Configure your private endpoint
Navigate to the Private endpoint connections tab and select the + Private endpoint. You're navigated to the Create a private endpoint dialog page.
On the Create private endpoint dialog page, select the following options:
Subscription. Select your billing subscription.
Resource group. Select the appropriate resource group.
Name. Enter a name for your private endpoint.
Region. Select the same region as your virtual network.
Select Next: Resource.
Configure your virtual network
On the Resource tab, accept the default values and select Next: Virtual Network.
On the Virtual Network tab, make sure that you select the virtual network that you created.
If you have multiple subnets, select the subnet where you want the private endpoint to connect. Accept the default value to Dynamically allocate IP address.
Select Next: DNS
Accept the default value Yes to integrate with private DNS zone.
Accept the remaining defaults and select Next: Tags.
Select Next: Review + create .
Well done!
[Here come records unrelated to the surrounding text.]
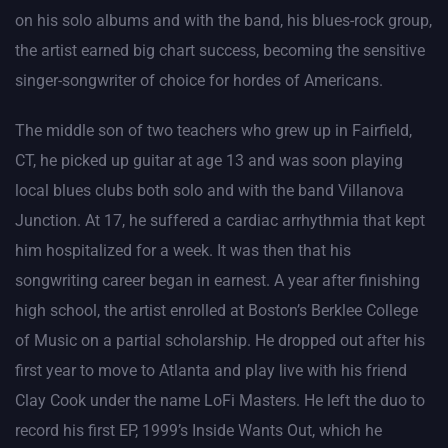
on his solo albums and with the band, his blues-rock group,
the artist earned big chart success, becoming the sensitive
singer-songwriter of choice for hordes of Americans.
The middle son of two teachers who grew up in Fairfield,
CT, he picked up guitar at age 13 and was soon playing
local blues clubs both solo and with the band Villanova
Junction. At 17, he suffered a cardiac arrhythmia that kept
him hospitalized for a week. It was then that his
songwriting career began in earnest. A year after finishing
high school, the artist enrolled at Boston’s Berklee College
of Music on a partial scholarship. He dropped out after his
first year to move to Atlanta and play live with his friend
Clay Cook under the name LoFi Masters. He left the duo to
record his first EP, 1999’s Inside Wants Out, which he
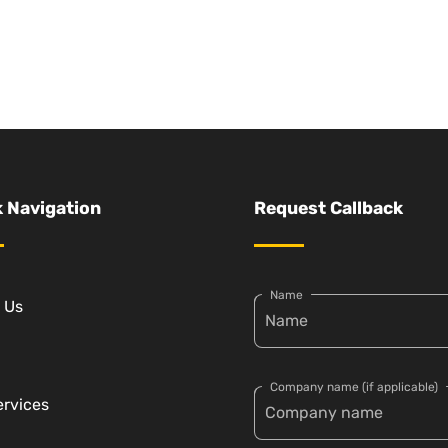
 Navigation
Request Callback
Name
 Us
Company name (if applicable)
ervices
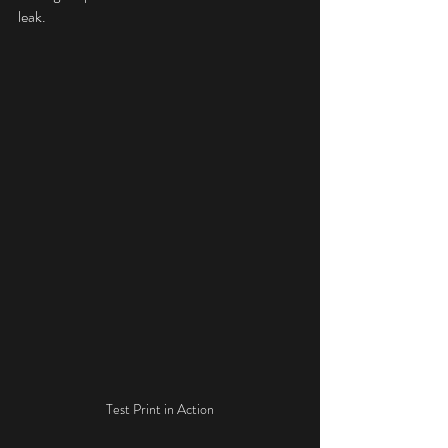
leak.
Test Print in Action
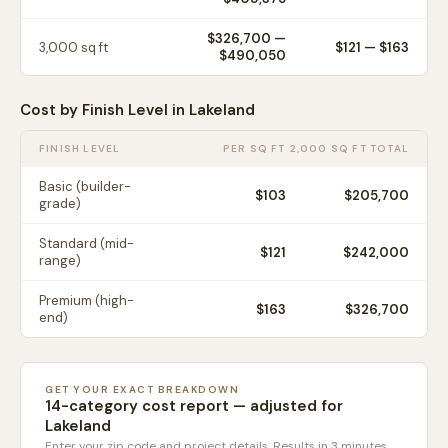
$326,700
—
3,000
sq ft
$
121
— $
163
$490,050
Cost by Finish Level in
Lakeland
FINISH LEVEL
PER SQ FT
2,000 SQ FT TOTAL
Basic (builder-
$
103
$205,700
grade)
Standard (mid-
$
121
$242,000
range)
Premium (high-
$
163
$326,700
end)
GET YOUR EXACT BREAKDOWN
14-category cost report — adjusted for
Lakeland
Enter your zip code and project details. Results in 3 minutes.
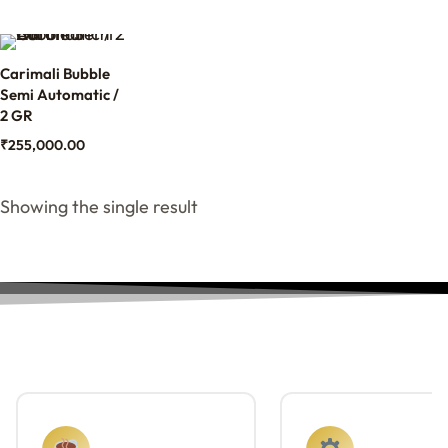
Carimali Bubble
Semi Automatic /
2 GR
₹
255,000.00
Showing the single result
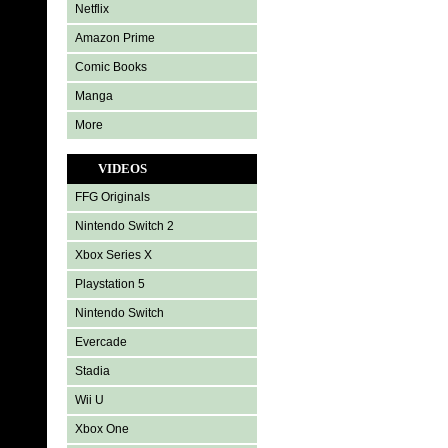
Netflix
Amazon Prime
Comic Books
Manga
More
VIDEOS
FFG Originals
Nintendo Switch 2
Xbox Series X
Playstation 5
Nintendo Switch
Evercade
Stadia
Wii U
Xbox One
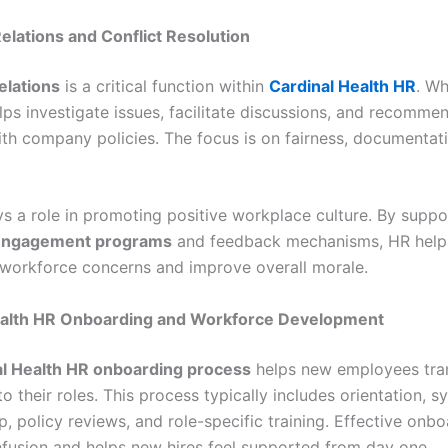
lations and Conflict Resolution
elations
is a critical function within
Cardinal Health HR
. Wh
lps investigate issues, facilitate discussions, and recomme
with company policies. The focus is on fairness, documentat
ys a role in promoting positive workplace culture. By suppo
engagement programs
and feedback mechanisms, HR helps
workforce concerns and improve overall morale.
ealth HR Onboarding and Workforce Development
al Health HR onboarding process
helps new employees tran
o their roles. This process typically includes orientation, 
, policy reviews, and role-specific training. Effective onb
fusion and helps new hires feel supported from day one.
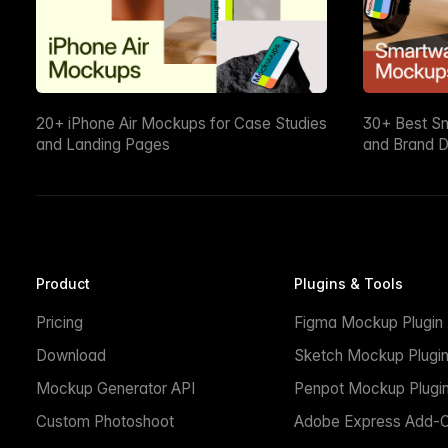
20+ iPhone Air Mockups for Case Studies
30+ Best S
and Landing Pages
and Brand D
Product
Plugins & Tools
Pricing
Figma Mockup Plugin
Download
Sketch Mockup Plugi
Mockup Generator API
Penpot Mockup Plugi
Custom Photoshoot
Adobe Express Add-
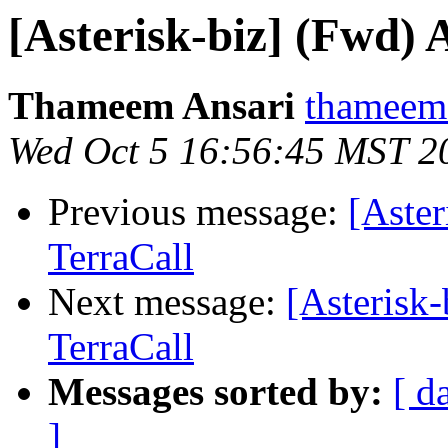
[Asterisk-biz] (Fwd)
Thameem Ansari
thameem.
Wed Oct 5 16:56:45 MST 2
Previous message:
[Aste
TerraCall
Next message:
[Asterisk
TerraCall
Messages sorted by:
[ d
]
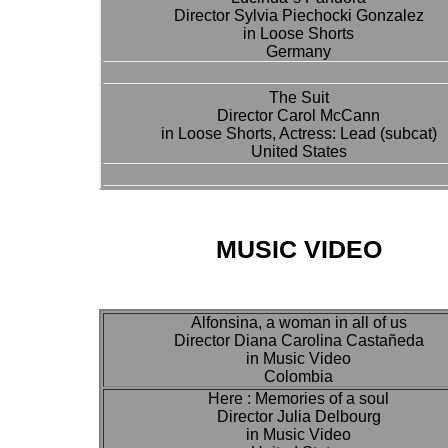
Director Sylvia Piechocki Gonzalez
in Loose Shorts
Germany
The Suit
Director Carol McCann
in Loose Shorts, Actress: Lead (subcat)
United States
MUSIC VIDEO
Alfonsina, a woman in all of us
Director Diana Carolina Castañeda
in Music Video
Colombia
Here : Memories of a soul
Director Julia Delbourg
in Music Video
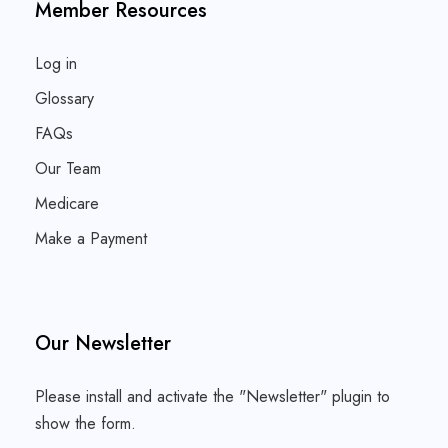
Member Resources
Log in
Glossary
FAQs
Our Team
Medicare
Make a Payment
Our Newsletter
Please install and activate the "
Newsletter
" plugin to
show the form.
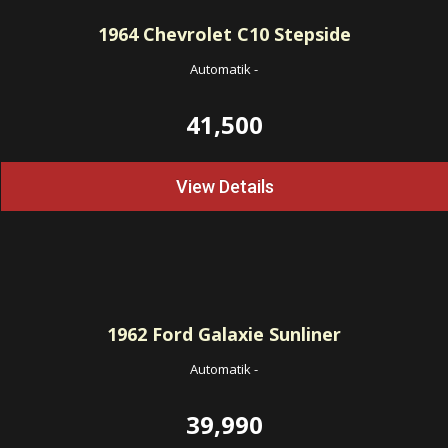
1964
Chevrolet C10 Stepside
Automatik
-
41,500
View Details
1962
Ford Galaxie Sunliner
Automatik
-
39,990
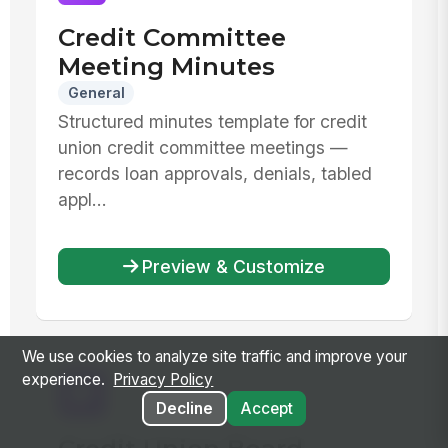
Credit Committee
Meeting Minutes
General
Structured minutes template for credit
union credit committee meetings —
records loan approvals, denials, tabled
appl...
Preview & Customize
We use cookies to analyze site traffic and improve your
experience.
Privacy Policy
Decline
Accept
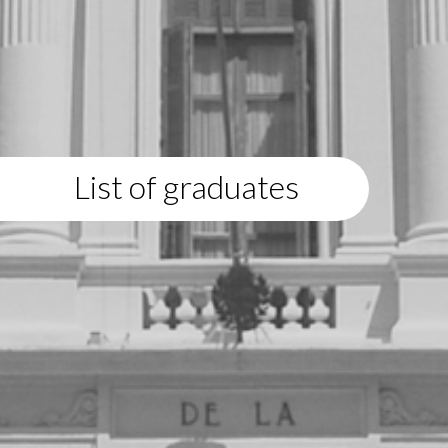
List of graduates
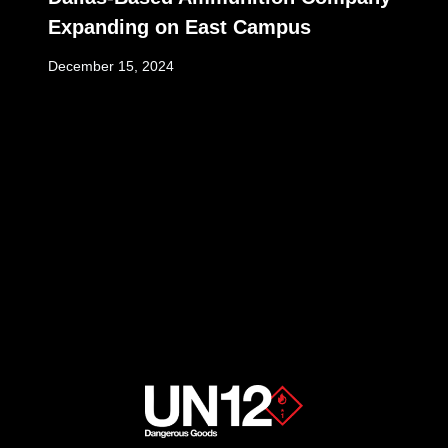
Expanding on East Campus
December 15, 2024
Your Document Intelligence resource now is only accessible from the virtual network and any IP addresses in the IP allowlist.
Configure private endpoints for storage
Navigate to your storage account on the Azure portal.
Select the Networking tab from the left navigation menu.
Select the Private endpoint connections tab.
Choose add + Private endpoint.
Provide a name and choose the same region as the virtual network.
Select Next: Resource.
On the resource tab, select blob from the Target sub-resource list.
select Next: Virtual Network.
Select the Virtual network and Subnet. Make sure Enable network policies for all private endpoints in this subnet is selected and the Dynamically allocate IP address is enabled.
Select Next: DNS.
Make sure that Yes is enabled for Integrate with private DNS zone.
Select Next: Tags.
Select Next: Review + create.
Great work! You now have all the connections between the Document Intelligence resource and storage configured to use managed identities.
The resources are only accessible from the virtual network.
Studio access and analyze requests to your Document Intelligence resource will fail unless the request originates from the virtual network or is routed via the virtual network.
Validate your deployment
To validate your deployment, you can deploy a virtual machine (VM) to the virtual network and connect to the resources.
Configure a Data Science VM in the virtual network.
Remotely connect into the VM from your desktop to launch a browser session to access Document Intelligence Studio.
Analyze requests and the training operations should now work successfully.
That's it! You can now configure secure access for your Document Intelligence resource with managed identities and private endpoints.
Common error messages
Failed to access Blob container:
Resolution: Configure CORS.
Resolution: Ensure that there's a network line-of-sight between the computer accessing the Document Intelligence Studio and the storage account. For example, you can add the client IP address in the storage account's networking tab.
Resolution: Make sure you grant your Document Intelligence managed identity the role of Storage Blob Data Reader and enabled Trusted services access or Resource instance rules on the networking tab.
Resolution: Check to make sure there's connectivity between the computer accessing the Document Intelligence Studio and the Document Intelligence service. For example, you might need to add the client IP address to the Document Intelligence service's networking tab.